I’ve also been involved in this new wave of online-only sessions. I’m currently in the middle of delivering some introductory sessions on R for members of the AI Club for Gender Minorities; next week I’ll be talking about my great love for data.table. My most recent session was on ggplot2, the widely-used package for data visualisation in R, which made me realise I haven’t posted much about it before. So to remedy that, here’s a blog post version of the training, split into two. Today I’ll be focusing on getting a basic plot out the door, and next time I’ll look at themes and making it look pretty.

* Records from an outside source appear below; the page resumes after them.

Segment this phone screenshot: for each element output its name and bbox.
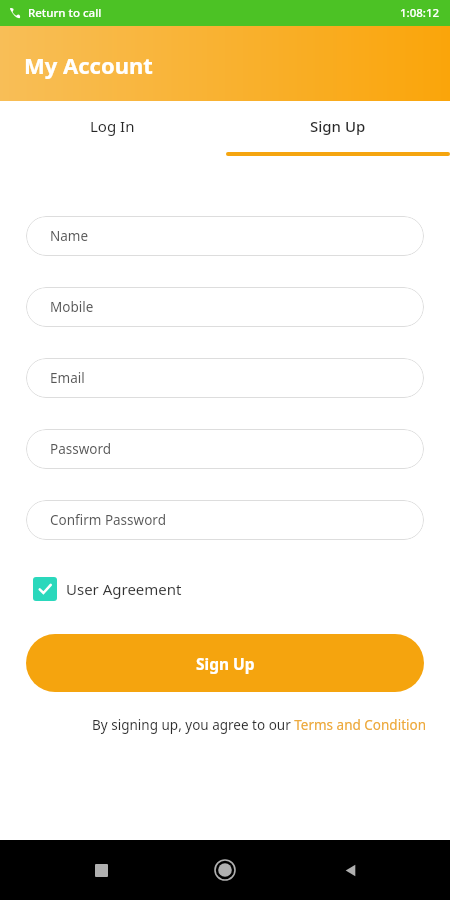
button[interactable]: Recent apps [77, 846, 125, 894]
staticText: 1:08:12 [400, 5, 440, 21]
staticText: Mobile [50, 298, 94, 316]
button[interactable]: Confirm Password [26, 500, 424, 540]
button[interactable]: By signing up, you agree to our Terms an… [24, 716, 426, 734]
button[interactable]: Home [201, 846, 249, 894]
button[interactable]: Password [26, 429, 424, 469]
staticText: Confirm Password [50, 511, 166, 529]
staticText: User Agreement [66, 579, 182, 599]
staticText: Password [50, 440, 112, 458]
staticText: Sign Up [310, 116, 366, 136]
staticText: Return to call [28, 5, 102, 21]
button[interactable]: Log In [0, 101, 225, 160]
staticText: Name [50, 227, 89, 245]
button[interactable]: Email [26, 358, 424, 398]
staticText: Email [50, 369, 85, 387]
button[interactable]: User Agreement [33, 577, 182, 601]
staticText: My Account [24, 50, 153, 80]
staticText: Sign Up [196, 653, 255, 674]
button[interactable]: Sign Up [225, 101, 450, 160]
button[interactable]: Name [26, 216, 424, 256]
button[interactable]: Mobile [26, 287, 424, 327]
button[interactable]: Back [326, 846, 374, 894]
button[interactable]: Sign Up [26, 634, 424, 692]
staticText: Log In [90, 116, 135, 136]
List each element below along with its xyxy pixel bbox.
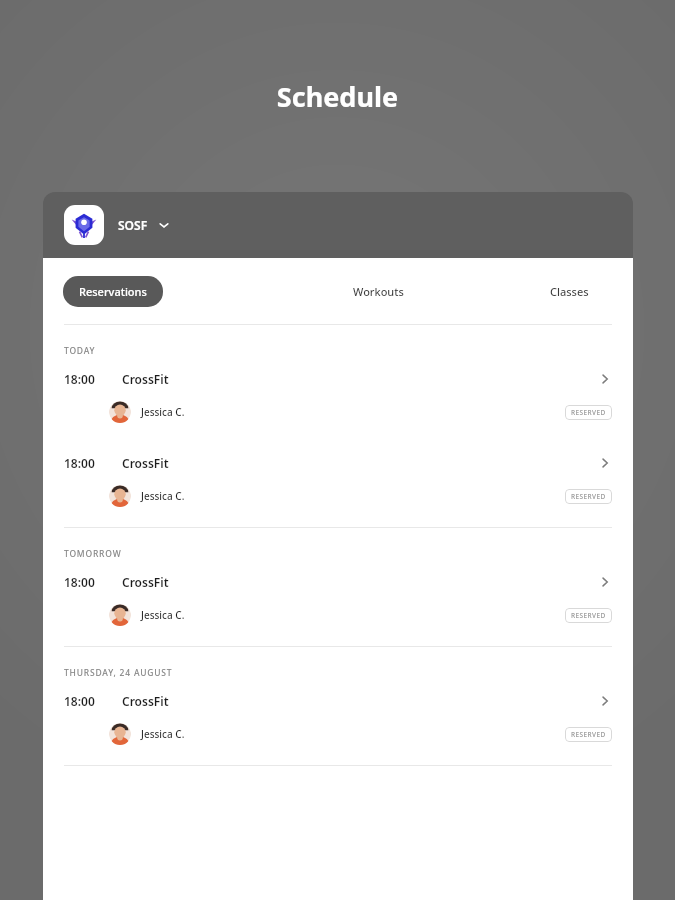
staticText: RESERVED	[571, 408, 606, 417]
button[interactable]: SOSF gym logo	[64, 205, 104, 245]
staticText: 18:00	[64, 574, 95, 590]
staticText: Jessica C.	[141, 489, 185, 503]
button[interactable]: 18:00	[43, 566, 633, 598]
button[interactable]: 18:00	[43, 447, 633, 479]
staticText: 18:00	[64, 371, 95, 387]
button[interactable]: Workouts	[343, 276, 414, 307]
button[interactable]: Classes	[540, 276, 599, 307]
staticText: 18:00	[64, 693, 95, 709]
staticText: Reservations	[79, 284, 147, 299]
staticText: Schedule	[0, 78, 675, 115]
staticText: CrossFit	[122, 693, 169, 709]
button[interactable]: 18:00	[43, 363, 633, 395]
staticText: Workouts	[353, 284, 404, 299]
staticText: CrossFit	[122, 574, 169, 590]
staticText: Jessica C.	[141, 405, 185, 419]
button[interactable]: Jessica C.	[43, 479, 633, 513]
staticText: Jessica C.	[141, 608, 185, 622]
staticText: SOSF	[118, 217, 148, 233]
button[interactable]: Jessica C.	[43, 598, 633, 632]
staticText: RESERVED	[571, 730, 606, 739]
staticText: RESERVED	[571, 492, 606, 501]
staticText: 18:00	[64, 455, 95, 471]
button[interactable]: SOSF	[118, 217, 170, 233]
staticText: CrossFit	[122, 455, 169, 471]
staticText: CrossFit	[122, 371, 169, 387]
staticText: RESERVED	[571, 611, 606, 620]
button[interactable]: Jessica C.	[43, 395, 633, 429]
button[interactable]: 18:00	[43, 685, 633, 717]
button[interactable]: Reservations	[63, 276, 163, 307]
staticText: TODAY	[64, 345, 96, 357]
staticText: THURSDAY, 24 AUGUST	[64, 667, 173, 679]
staticText: TOMORROW	[64, 548, 122, 560]
staticText: Jessica C.	[141, 727, 185, 741]
staticText: Classes	[550, 284, 589, 299]
button[interactable]: Jessica C.	[43, 717, 633, 751]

I’m using a dataset from this great selection; it’s the results of measurements of hawks. I’ll start off by reading in the data and giving it a bit of a clean to make some of the naming clearer and removing a few rows with missing data.

library(ggplot2)
library(data.table)

hawks <- fread('https://vincentarelbundock.github.io/Rdatasets/csv/Stat2Data/Hawks.csv', 
               select = c('Species', 'Age', 'Sex', 'Wing', 'Weight', 'Tail', 'Year'))

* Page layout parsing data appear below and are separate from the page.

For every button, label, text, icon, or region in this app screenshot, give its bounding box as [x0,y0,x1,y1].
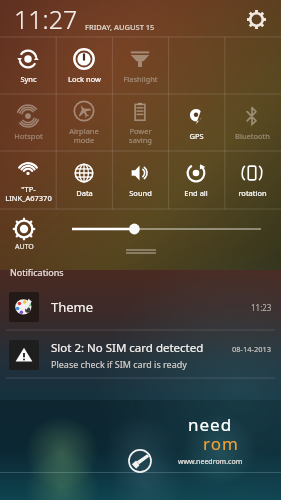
button[interactable]: Bluetooth [224,94,280,151]
staticText: "TP- LINK_A67370 [5,184,52,203]
button[interactable]: Auto brightness [14,219,34,252]
staticText: FRIDAY, AUGUST 15 [85,22,155,32]
staticText: End all [184,188,208,198]
staticText: Please check if SIM card is ready [51,358,187,370]
staticText: GPS [189,131,204,141]
button[interactable]: Slot 2: No SIM card detected [0,331,281,379]
button[interactable]: Hotspot [0,94,56,151]
staticText: Data [76,188,93,198]
staticText: 11:27 [14,2,78,36]
button[interactable]: Power saving [112,94,168,151]
staticText: Flashlight [123,74,158,84]
staticText: Sound [129,188,152,198]
staticText: www.needrom.com [178,457,243,467]
staticText: Notifications [10,266,64,278]
button[interactable]: Theme [0,283,281,331]
button[interactable]: Sound [112,151,168,209]
staticText: Airplane mode [69,126,99,145]
staticText: 08-14-2013 [232,344,272,354]
button[interactable]: Sync [0,37,56,94]
staticText: need [188,413,233,436]
button[interactable]: "TP- LINK_A67370 [0,151,56,209]
button[interactable]: Settings [243,6,269,32]
staticText: AUTO [15,242,34,252]
staticText: Lock now [68,74,101,84]
button[interactable]: rotation [224,151,280,209]
staticText: Bluetooth [235,131,270,141]
staticText: Power saving [129,126,152,145]
button[interactable]: GPS [168,94,224,151]
button[interactable]: Clear all notifications [125,446,155,476]
staticText: Hotspot [14,131,43,141]
button[interactable]: Brightness slider [72,220,261,238]
button[interactable]: Flashlight [112,37,168,94]
staticText: Sync [20,74,37,84]
staticText: rotation [238,188,267,198]
button[interactable]: Lock now [56,37,112,94]
button[interactable]: Data [56,151,112,209]
staticText: 11:23 [251,302,272,313]
staticText: Theme [51,298,251,316]
staticText: rom [203,432,239,455]
button[interactable]: Airplane mode [56,94,112,151]
button[interactable]: End all [168,151,224,209]
staticText: Slot 2: No SIM card detected [51,340,204,356]
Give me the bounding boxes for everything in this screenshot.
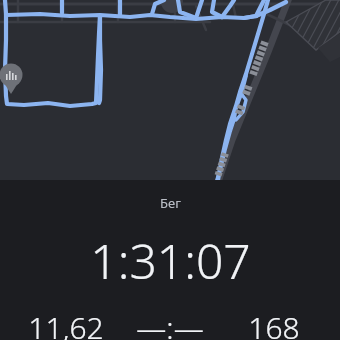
staticText: —:— bbox=[136, 307, 204, 340]
button[interactable]: —:— bbox=[118, 307, 222, 340]
button[interactable]: 168 bbox=[222, 307, 326, 340]
button[interactable]: Map of route bbox=[0, 0, 340, 180]
staticText: 11,62 bbox=[28, 307, 104, 340]
button[interactable]: 11,62 bbox=[14, 307, 118, 340]
staticText: Бег bbox=[160, 194, 181, 212]
staticText: 168 bbox=[248, 307, 300, 340]
staticText: 1:31:07 bbox=[90, 228, 251, 293]
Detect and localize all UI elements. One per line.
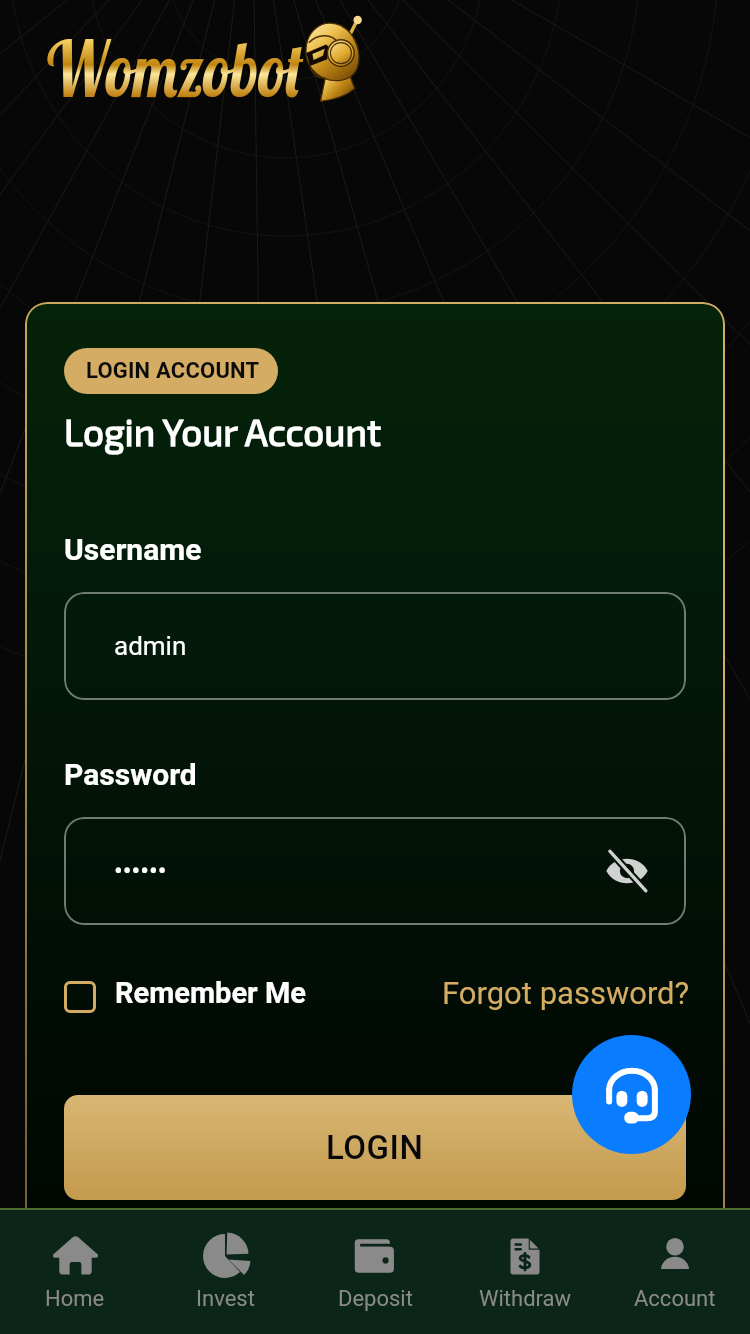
staticText: LOGIN ACCOUNT	[86, 358, 260, 384]
button[interactable]: Show password	[595, 839, 659, 903]
button[interactable]: LOGIN	[64, 1095, 686, 1200]
staticText: admin	[114, 631, 187, 661]
staticText: Remember Me	[115, 976, 306, 1010]
button[interactable]: Customer support	[572, 1035, 691, 1154]
staticText: Account	[634, 1286, 716, 1312]
staticText: LOGIN	[326, 1128, 424, 1167]
staticText: Deposit	[338, 1286, 413, 1312]
button[interactable]: Remember Me	[64, 976, 306, 1010]
button[interactable]: Withdraw	[450, 1210, 600, 1334]
button[interactable]: Account	[600, 1210, 750, 1334]
staticText: ••••••	[114, 856, 167, 886]
staticText: Withdraw	[479, 1286, 572, 1312]
staticText: Login Your Account	[64, 409, 381, 453]
staticText: Forgot password?	[442, 975, 690, 1011]
button[interactable]: Home	[0, 1210, 150, 1334]
staticText: Password	[64, 757, 197, 792]
staticText: Womzobot	[44, 21, 303, 116]
button[interactable]: admin	[64, 592, 686, 700]
staticText: Home	[45, 1286, 105, 1312]
staticText: Username	[64, 532, 202, 567]
button[interactable]: Invest	[150, 1210, 300, 1334]
staticText: Invest	[196, 1286, 255, 1312]
button[interactable]: Deposit	[300, 1210, 450, 1334]
button[interactable]: LOGIN ACCOUNT	[64, 348, 278, 394]
button[interactable]: ••••••	[64, 817, 686, 925]
button[interactable]: Forgot password?	[442, 975, 690, 1011]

# Remove some rows with missing weight or wing data
hawks <- hawks[!is.na(Weight) & !is.na(Wing)]

# Label unknown values for sex and age
hawks[Sex == "", Sex := "Unknown"]
hawks[Age == "", Age := "Unknown"]

# Label hawk species
hawks[Species == "RT", Species := "Red-tailed"]
hawks[Species == "SS", Species := "Sharp-shinned"]
hawks[Species == "CH", Species := "Cooper's"]

# Show the first 5 rows of the dataset
hawks[1:5]
##          Species Age     Sex Wing Weight Tail Year
## 1:    Red-tailed   I Unknown  385    920  219 1992
## 2:    Red-tailed   I Unknown  376    930  221 1992
## 3:    Red-tailed   I Unknown  381    990  235 1992
## 4:      Cooper's   I       F  265    470  220 1992
## 5: Sharp-shinned   I       F  205    170  157 1992

There are a few simple things to know to get started working with ggplot2.

  • All plots produced with ggplot2 use the function ggplot() to start with.

  • Additional layers are added or edited with new lines of code that are added using the + symbol.

  • For the most basic graph, you will need to provide the dataset in the data argument, the features you want plotted (at least for the x axis, and sometimes for the y depending on the type of graph) in the mapping argument wrapped in aes(), and the graph type as an additional line as a geom_*() function.

Let’s look at that in practice with a bar chart. Say we just want to know how many hawks of each species are in the dataset.

ggplot(data = hawks, mapping = aes(x = Species)) + 
  geom_bar()

You’ve got the ggplot() function with your data defined, as well as the aesthetic you want to map - species along the x axis. You don’t have to map anything to the y axis because the default for geom_bar() is to perform a count function and display the number of cases in the given category. Without that, you would have to do some work creating a separate dataframe with a count variable, so this is pretty handy.

It’s also worth noting that you can put the mapping (and indeed the data) in the geom_*() function too. See how it looks exactly the same if I write the code like that in this instance:

ggplot(data = hawks) + 
  geom_bar(mapping = aes(x = Species))

The difference is that the mapping and data in the ggplot() function is applied to all geom layers, whereas if they are defined in the geom_*() function, they are relevant to that layer specifically. That sometimes matters if you are layering two plots on top of each other (which you can do - ggplot objects are just made up of layers). However, much of the time if you have one geom layer, it doesn’t matter. It is worth knowing about as you’ll see both versions used.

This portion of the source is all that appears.